» **Data for analysis**
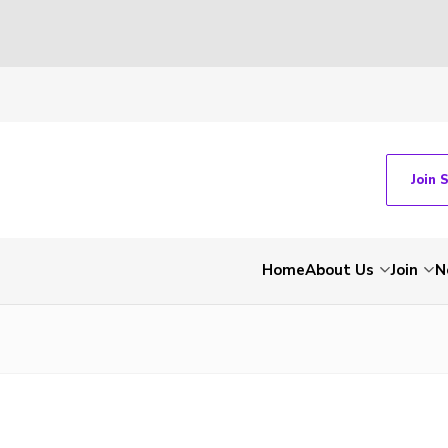
Join 
Home
About Us
Join
N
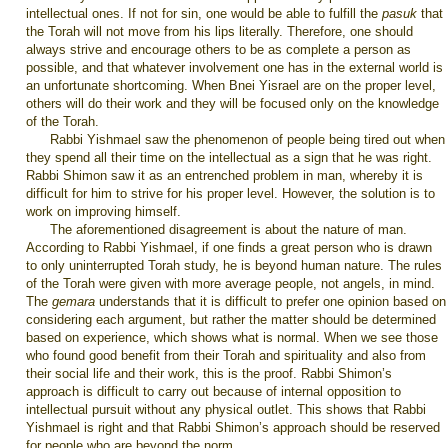
intellectual ones. If not for sin, one would be able to fulfill the
pasuk
that
the Torah will not move from his lips literally. Therefore, one should
always strive and encourage others to be as complete a person as
possible, and that whatever involvement one has in the external world is
an unfortunate shortcoming. When Bnei Yisrael are on the proper level,
others will do their work and they will be focused only on the knowledge
of the Torah.
Rabbi Yishmael saw the phenomenon of people being tired out when
they spend all their time on the intellectual as a sign that he was right.
Rabbi Shimon saw it as an entrenched problem in man, whereby it is
difficult for him to strive for his proper level. However, the solution is to
work on improving himself.
The aforementioned disagreement is about the nature of man.
According to Rabbi Yishmael, if one finds a great person who is drawn
to only uninterrupted Torah study, he is beyond human nature. The rules
of the Torah were given with more average people, not angels, in mind.
The
gemara
understands that it is difficult to prefer one opinion based on
considering each argument, but rather the matter should be determined
based on experience, which shows what is normal. When we see those
who found good benefit from their Torah and spirituality and also from
their social life and their work, this is the proof. Rabbi Shimon’s
approach is difficult to carry out because of internal opposition to
intellectual pursuit without any physical outlet. This shows that Rabbi
Yishmael is right and that Rabbi Shimon’s approach should be reserved
for people who are beyond the norm.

» **What the task requires**
Without altering a word, return all of the records above and leave out their pictures.

» **Answer space**
Join 
Home
About Us
Join
N
intellectual ones. If not for sin, one would be able to fulfill the
pasuk
that
the Torah will not move from his lips literally. Therefore, one should
always strive and encourage others to be as complete a person as
possible, and that whatever involvement one has in the external world is
an unfortunate shortcoming. When Bnei Yisrael are on the proper level,
others will do their work and they will be focused only on the knowledge
of the Torah.
Rabbi Yishmael saw the phenomenon of people being tired out when
they spend all their time on the intellectual as a sign that he was right.
Rabbi Shimon saw it as an entrenched problem in man, whereby it is
difficult for him to strive for his proper level. However, the solution is to
work on improving himself.
The aforementioned disagreement is about the nature of man.
According to Rabbi Yishmael, if one finds a great person who is drawn
to only uninterrupted Torah study, he is beyond human nature. The rules
of the Torah were given with more average people, not angels, in mind.
The
gemara
understands that it is difficult to prefer one opinion based on
considering each argument, but rather the matter should be determined
based on experience, which shows what is normal. When we see those
who found good benefit from their Torah and spirituality and also from
their social life and their work, this is the proof. Rabbi Shimon’s
approach is difficult to carry out because of internal opposition to
intellectual pursuit without any physical outlet. This shows that Rabbi
Yishmael is right and that Rabbi Shimon’s approach should be reserved
for people who are beyond the norm.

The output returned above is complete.